Xs_test = [test_df[["img"]], test_df[["text"]]]
amputer = Amputer(p=0.8, random_state=0)
Xs_test = amputer.fit_transform(Xs_test)


########################################################
# Step 4: Generate the memory bank
# ^^^^^^^^^^^^^^^^^^^^^^^^^^^^^^^^^^^^^^^^^^^^^^^^^^^^^^
# We build the retriever with ``MCR``.
modalities = ["image", "text"]
estimator = MCR(batch_size=64, modalities=modalities, save_memory_bank=True)

Xs_train = [train_df[["img"]], train_df[["text"]]]
# Use dummy labels for API compatibility (labels are not provided in Flickr30k)
y_train = pd.Series(np.zeros(len(train_df)), index=train_df.index)

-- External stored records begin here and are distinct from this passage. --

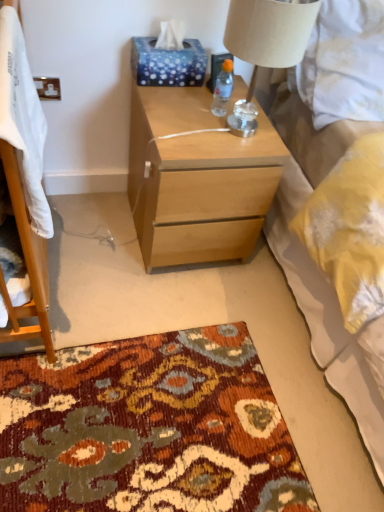 Image resolution: width=384 pixels, height=512 pixels. I want to click on free space on the front side of blue dotted tissue at upper center, so click(x=168, y=101). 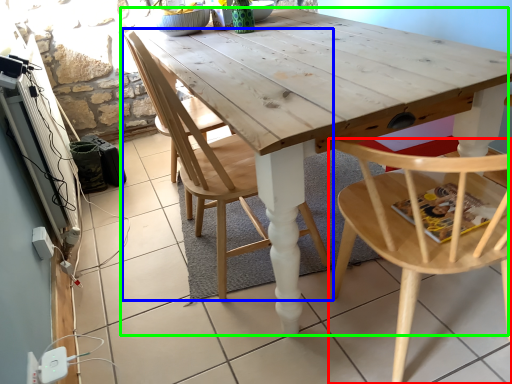 Question: Which object is positioned closest to chair (highlighted by a red box)? Select from chair (highlighted by a blue box) and table (highlighted by a green box).

Choices:
 (A) chair
 (B) table

Answer: (B) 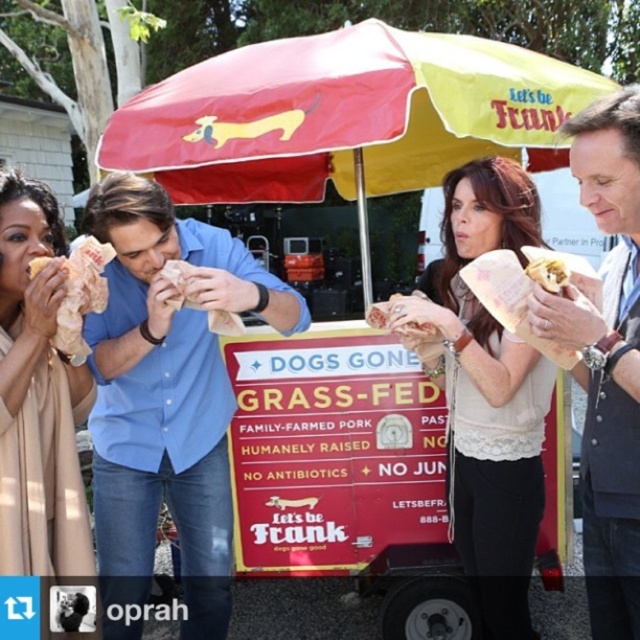 You are standing at the center of the image and want to grab the golden crispy chicken at left. In which direction should you move?

Since the golden crispy chicken at left is located at point [81,294], you should move to the left to reach it.

Please provide the 2D coordinates of the polyester umbrella at center in the image.

The polyester umbrella at center is located at coordinates point (344, 115). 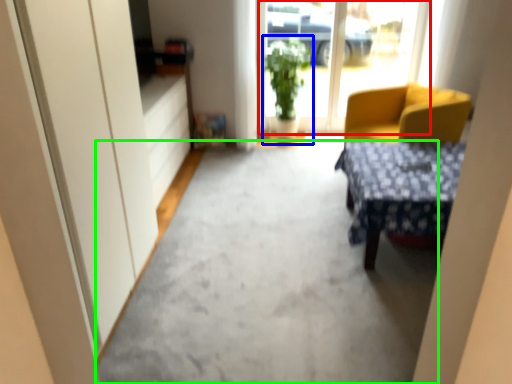 Question: Which object is the closest to the window screen (highlighted by a red box)? Choose among these: houseplant (highlighted by a blue box) or concrete (highlighted by a green box).

Choices:
 (A) houseplant
 (B) concrete

Answer: (A) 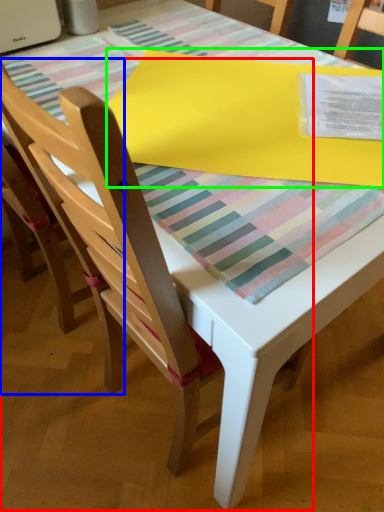 Question: Which is farther away from chair (highlighted by a red box)? chair (highlighted by a blue box) or blanket (highlighted by a green box)?

Choices:
 (A) chair
 (B) blanket

Answer: (B)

estimator.fit(Xs=Xs_train, y=y_train)
memory_bank = estimator.memory_bank_


########################################################
# Step 5: Retrieve
# ^^^^^^^^^^^^^^^^^^^^^^^^^^^^^^^^^^^^^^^^^^^^^^^^^^^^^^
# We retrieved the most similar items for the test set.

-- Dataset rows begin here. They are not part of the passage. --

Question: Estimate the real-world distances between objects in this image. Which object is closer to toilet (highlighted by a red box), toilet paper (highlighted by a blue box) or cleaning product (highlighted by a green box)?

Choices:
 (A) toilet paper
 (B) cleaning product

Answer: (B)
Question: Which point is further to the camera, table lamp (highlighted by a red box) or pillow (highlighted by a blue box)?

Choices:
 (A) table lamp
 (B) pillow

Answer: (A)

preds = estimator.predict(Xs=Xs_test, n_neighbors=2)

################################
# This is the content of the prediction.
preds.keys()
################################
preds["image"].keys()
################################
preds["text"].keys()


########################################################
# Step 6: Visualize the retrieved instances
# ^^^^^^^^^^^^^^^^^^^^^^^^^^^^^^^^^^^^^^^^^^^^^^^^^^^^^^
# We can visualize the top-2 retrieved instances for a given target sample.
# Here we focus on qualitative inspection: looking at the images and reading the captions
# of the retrieved items to assess whether they are semantically similar to the target.
#
# The target instance is displayed in the leftmost column, followed by the most similar instances in descending
# order of similarity. Note that some instances have missing modalities, which will not appear in the plot. In this
# example, the first two instances are missing the image modality, while the last one is missing the text modality.

nrows, ncols = 3,3
fig, axes = plt.subplots(nrows, ncols, constrained_layout=True)
for i in range(nrows*ncols):
    row, col = i//ncols, i%ncols
    ax = axes[i//ncols, col]
    ax.axis("off")
    if col == 0:
        image_to_show = Xs_test[0].iloc[row][0]
        caption = Xs_test[1].iloc[row][0]
        ax.set_title("Target instance")
    else:
        col -= 1
        try:
            retrieved_instance = preds["image"]["id"][row][col]
        except IndexError:
            retrieved_instance = preds["text"]["id"][row][col]
        retrieved_instance = memory_bank.loc[retrieved_instance]
        image_to_show = retrieved_instance["img_path"]
        caption = retrieved_instance["text"]
        ax.set_title(f"Top-{col+1}")

    if isinstance(image_to_show, str):
        image_to_show = Image.open(image_to_show).resize((512, 512), Image.Resampling.LANCZOS)
        ax.imshow(image_to_show)
    else:
        ax.plot(0.5, 0.5, 'rx', markersize=100, markeredgewidth=10)
    if isinstance(caption, str):
        caption = caption.split(" ")
        if len(caption) >= 6:
            caption = caption[:len(caption) // 4] + ["\n"] + caption[len(caption) // 4:len(caption) // 4 * 2] + \
                      ["\n"] + caption[len(caption) // 4 * 2:len(caption) // 4 * 3] + ["\n"] + caption[
                          len(caption) // 4 * 3:]
            caption = " ".join(caption)
        ax.annotate(caption, xy=(0.5, -0.08), xycoords='axes fraction', ha='center', va='top')
    else:
        ax.annotate("X", xy=(0.5, -0.08), xycoords='axes fraction', ha='center', va='top', color="red", fontsize=30)

shutil.rmtree(data_folder, ignore_errors=True)

###################################
# Summary of results
# ^^^^^^^^^^^^^^^^^^^^^^^^^^^^^^^^^
# We used the ``MCR`` retriever from `iMML` to identify the most relevant instances from a
# memory bank, even when one of the modalities (image or text) was missing.
#
# This example is intentionally simplified, using only a few instances for demonstration.
# For stronger performance and more reliable results, the full dataset should be used.

###################################
# Conclusion
# ^^^^^^^^^^^^^^^^^^^^^^^^^^^^^^^^^
# This example illustrates how `iMML` enables robust retrieval and similarity search in vision-language datasets,
# even in the presence of missing modalities.